A dermatologista Luiza Lopes explica que o mês da conscientização coincide com o começo do verão justamente para alertar os banhistas para os perigos do sol, grande vilão das peles expostas. O principal fator facilitador da doença é a alta exposição aos raios UV, e a dermatologista adverte que a palavra de ordem para a doença é a prevenção.
"Não tem como negar que o câncer de pele realmente existe, e em altas taxas. Os casos mais graves, como o melanoma, podem dar metástase. É muito importante lembrar de passar protetor solar para evitar o surgimento do tumor ou que se transforme em um câncer maligno", ressaltou. 
Além do cuidado diário, fazendo a aplicação de protetor solar com FPS entre 30 e 50, as visitas ao dermatologista devem ser regulares. Luiza recomenda ao menos uma consulta por ano para acompanhar as pintas do corpo.  "Às vezes, é apenas uma pinta comum mas, em alguns casos, pode ser diagnosticada como um princípio de câncer de pele se for observada alguma mudança no formato, na borda ou na cor da pinta", explicou.
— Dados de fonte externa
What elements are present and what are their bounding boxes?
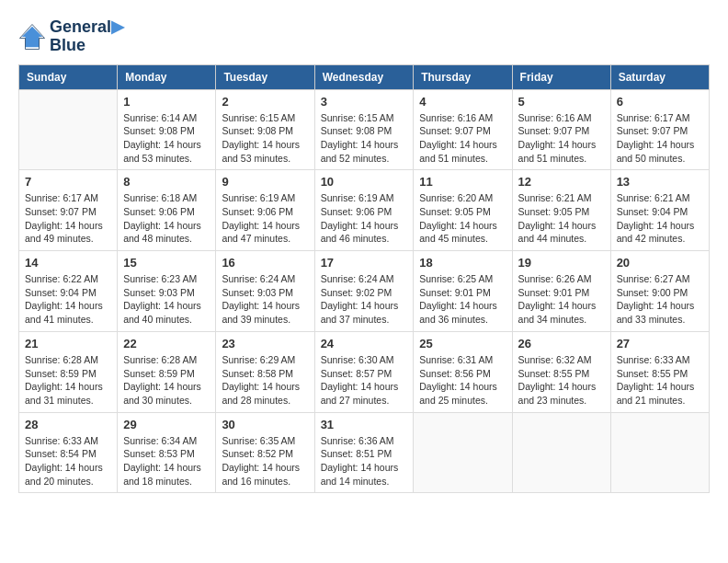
day-number: 24 xyxy=(321,337,408,350)
day-number: 6 xyxy=(617,95,703,109)
calendar-header-sunday: Sunday xyxy=(19,64,118,89)
calendar-header-friday: Friday xyxy=(512,64,610,89)
calendar-cell: 4Sunrise: 6:16 AM Sunset: 9:07 PM Daylig… xyxy=(414,89,512,170)
week-row-5: 28Sunrise: 6:33 AM Sunset: 8:54 PM Dayli… xyxy=(19,412,710,493)
calendar-cell: 18Sunrise: 6:25 AM Sunset: 9:01 PM Dayli… xyxy=(414,251,512,332)
calendar-cell xyxy=(610,412,709,493)
calendar-cell: 23Sunrise: 6:29 AM Sunset: 8:58 PM Dayli… xyxy=(216,331,314,412)
day-number: 9 xyxy=(222,175,308,189)
logo-icon xyxy=(18,23,46,51)
day-info: Sunrise: 6:15 AM Sunset: 9:08 PM Dayligh… xyxy=(321,111,408,166)
calendar-cell xyxy=(19,89,118,170)
calendar-cell: 5Sunrise: 6:16 AM Sunset: 9:07 PM Daylig… xyxy=(512,89,610,170)
calendar-header-monday: Monday xyxy=(118,64,216,89)
calendar-table: SundayMondayTuesdayWednesdayThursdayFrid… xyxy=(18,64,710,494)
day-number: 28 xyxy=(25,418,111,431)
calendar-cell: 8Sunrise: 6:18 AM Sunset: 9:06 PM Daylig… xyxy=(118,170,216,251)
day-number: 1 xyxy=(123,95,210,109)
day-number: 19 xyxy=(518,256,605,270)
day-number: 4 xyxy=(419,95,506,109)
day-number: 14 xyxy=(25,256,111,270)
day-info: Sunrise: 6:27 AM Sunset: 9:00 PM Dayligh… xyxy=(617,272,703,327)
calendar-cell: 15Sunrise: 6:23 AM Sunset: 9:03 PM Dayli… xyxy=(118,251,216,332)
day-number: 31 xyxy=(321,418,408,431)
day-info: Sunrise: 6:30 AM Sunset: 8:57 PM Dayligh… xyxy=(321,353,408,408)
calendar-cell: 22Sunrise: 6:28 AM Sunset: 8:59 PM Dayli… xyxy=(118,331,216,412)
calendar-cell: 30Sunrise: 6:35 AM Sunset: 8:52 PM Dayli… xyxy=(216,412,314,493)
day-number: 8 xyxy=(123,175,210,189)
day-number: 13 xyxy=(617,175,703,189)
day-number: 23 xyxy=(222,337,308,350)
calendar-cell: 14Sunrise: 6:22 AM Sunset: 9:04 PM Dayli… xyxy=(19,251,118,332)
day-info: Sunrise: 6:16 AM Sunset: 9:07 PM Dayligh… xyxy=(518,111,605,166)
day-info: Sunrise: 6:28 AM Sunset: 8:59 PM Dayligh… xyxy=(123,353,210,408)
calendar-cell: 26Sunrise: 6:32 AM Sunset: 8:55 PM Dayli… xyxy=(512,331,610,412)
day-number: 27 xyxy=(617,337,703,350)
calendar-cell: 28Sunrise: 6:33 AM Sunset: 8:54 PM Dayli… xyxy=(19,412,118,493)
calendar-cell: 3Sunrise: 6:15 AM Sunset: 9:08 PM Daylig… xyxy=(314,89,414,170)
calendar-cell: 7Sunrise: 6:17 AM Sunset: 9:07 PM Daylig… xyxy=(19,170,118,251)
calendar-cell: 19Sunrise: 6:26 AM Sunset: 9:01 PM Dayli… xyxy=(512,251,610,332)
day-number: 15 xyxy=(123,256,210,270)
calendar-header-saturday: Saturday xyxy=(610,64,709,89)
day-number: 10 xyxy=(321,175,408,189)
day-info: Sunrise: 6:33 AM Sunset: 8:54 PM Dayligh… xyxy=(25,434,111,488)
day-number: 29 xyxy=(123,418,210,431)
day-info: Sunrise: 6:31 AM Sunset: 8:56 PM Dayligh… xyxy=(419,353,506,408)
calendar-cell: 16Sunrise: 6:24 AM Sunset: 9:03 PM Dayli… xyxy=(216,251,314,332)
day-number: 12 xyxy=(518,175,605,189)
calendar-header: SundayMondayTuesdayWednesdayThursdayFrid… xyxy=(19,64,710,89)
day-info: Sunrise: 6:16 AM Sunset: 9:07 PM Dayligh… xyxy=(419,111,506,166)
calendar-cell: 11Sunrise: 6:20 AM Sunset: 9:05 PM Dayli… xyxy=(414,170,512,251)
calendar-cell: 12Sunrise: 6:21 AM Sunset: 9:05 PM Dayli… xyxy=(512,170,610,251)
day-number: 18 xyxy=(419,256,506,270)
week-row-4: 21Sunrise: 6:28 AM Sunset: 8:59 PM Dayli… xyxy=(19,331,710,412)
day-info: Sunrise: 6:20 AM Sunset: 9:05 PM Dayligh… xyxy=(419,191,506,246)
day-number: 7 xyxy=(25,175,111,189)
calendar-cell xyxy=(414,412,512,493)
day-number: 26 xyxy=(518,337,605,350)
day-info: Sunrise: 6:19 AM Sunset: 9:06 PM Dayligh… xyxy=(321,191,408,246)
day-number: 2 xyxy=(222,95,308,109)
day-info: Sunrise: 6:24 AM Sunset: 9:03 PM Dayligh… xyxy=(222,272,308,327)
day-info: Sunrise: 6:24 AM Sunset: 9:02 PM Dayligh… xyxy=(321,272,408,327)
day-info: Sunrise: 6:21 AM Sunset: 9:05 PM Dayligh… xyxy=(518,191,605,246)
calendar-header-tuesday: Tuesday xyxy=(216,64,314,89)
calendar-cell: 10Sunrise: 6:19 AM Sunset: 9:06 PM Dayli… xyxy=(314,170,414,251)
day-info: Sunrise: 6:35 AM Sunset: 8:52 PM Dayligh… xyxy=(222,434,308,488)
calendar-cell xyxy=(512,412,610,493)
day-number: 17 xyxy=(321,256,408,270)
calendar-body: 1Sunrise: 6:14 AM Sunset: 9:08 PM Daylig… xyxy=(19,89,710,493)
day-info: Sunrise: 6:29 AM Sunset: 8:58 PM Dayligh… xyxy=(222,353,308,408)
calendar-cell: 17Sunrise: 6:24 AM Sunset: 9:02 PM Dayli… xyxy=(314,251,414,332)
day-number: 3 xyxy=(321,95,408,109)
logo: General▶ Blue xyxy=(18,18,124,55)
day-info: Sunrise: 6:14 AM Sunset: 9:08 PM Dayligh… xyxy=(123,111,210,166)
day-info: Sunrise: 6:15 AM Sunset: 9:08 PM Dayligh… xyxy=(222,111,308,166)
day-number: 5 xyxy=(518,95,605,109)
day-info: Sunrise: 6:33 AM Sunset: 8:55 PM Dayligh… xyxy=(617,353,703,408)
day-number: 25 xyxy=(419,337,506,350)
calendar-cell: 9Sunrise: 6:19 AM Sunset: 9:06 PM Daylig… xyxy=(216,170,314,251)
day-info: Sunrise: 6:28 AM Sunset: 8:59 PM Dayligh… xyxy=(25,353,111,408)
day-info: Sunrise: 6:17 AM Sunset: 9:07 PM Dayligh… xyxy=(617,111,703,166)
calendar-header-wednesday: Wednesday xyxy=(314,64,414,89)
calendar-cell: 24Sunrise: 6:30 AM Sunset: 8:57 PM Dayli… xyxy=(314,331,414,412)
calendar-cell: 2Sunrise: 6:15 AM Sunset: 9:08 PM Daylig… xyxy=(216,89,314,170)
day-info: Sunrise: 6:18 AM Sunset: 9:06 PM Dayligh… xyxy=(123,191,210,246)
calendar-header-thursday: Thursday xyxy=(414,64,512,89)
day-info: Sunrise: 6:25 AM Sunset: 9:01 PM Dayligh… xyxy=(419,272,506,327)
week-row-1: 1Sunrise: 6:14 AM Sunset: 9:08 PM Daylig… xyxy=(19,89,710,170)
day-number: 22 xyxy=(123,337,210,350)
page-header: General▶ Blue xyxy=(18,18,710,55)
day-number: 16 xyxy=(222,256,308,270)
day-number: 11 xyxy=(419,175,506,189)
calendar-cell: 31Sunrise: 6:36 AM Sunset: 8:51 PM Dayli… xyxy=(314,412,414,493)
day-info: Sunrise: 6:23 AM Sunset: 9:03 PM Dayligh… xyxy=(123,272,210,327)
calendar-cell: 13Sunrise: 6:21 AM Sunset: 9:04 PM Dayli… xyxy=(610,170,709,251)
day-info: Sunrise: 6:22 AM Sunset: 9:04 PM Dayligh… xyxy=(25,272,111,327)
calendar-cell: 27Sunrise: 6:33 AM Sunset: 8:55 PM Dayli… xyxy=(610,331,709,412)
day-number: 20 xyxy=(617,256,703,270)
calendar-cell: 29Sunrise: 6:34 AM Sunset: 8:53 PM Dayli… xyxy=(118,412,216,493)
day-number: 21 xyxy=(25,337,111,350)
Para ela, o cuidado deve ser maior entre pessoas com a pele mais clara, com sardas e cabelos louros ou ruivos.

Prevenir para solucionar

O tratamento para o câncer de pele traz resultados positivos na maioria dos casos, e a chave para o sucesso é a prevenção. O oncologista-clínico do Grupo Oncoclínicas Frederico Nunes aponta o diagnóstico precoce como solução ideal. 
"Se identificar a doença logo, o tratamento é muito eficaz mas, quando negligencia a lesão e não opera rapidamente, pode resultar em metástase. Assim que descoberto o câncer de pele, o tratamento ideal é a cirurgia para remoção do tumor, e apenas em raros casos o paciente deve fazer algum tratamento em que usa uma droga-alvo", informou o oncologista.
Caso evolua para câncer melanoma, o tratamento mais adotado envolve drogas modernas, como a imunoterapia e drogas-alvo moleculares, responsáveis por modificar o melanoma. A nova medicação está disponível apenas no sistema privado de saúde, mas o acompanhamento oncológico e o procedimento cirúrgico podem ser feitos pelo Sistema Único de Saúde (SUS).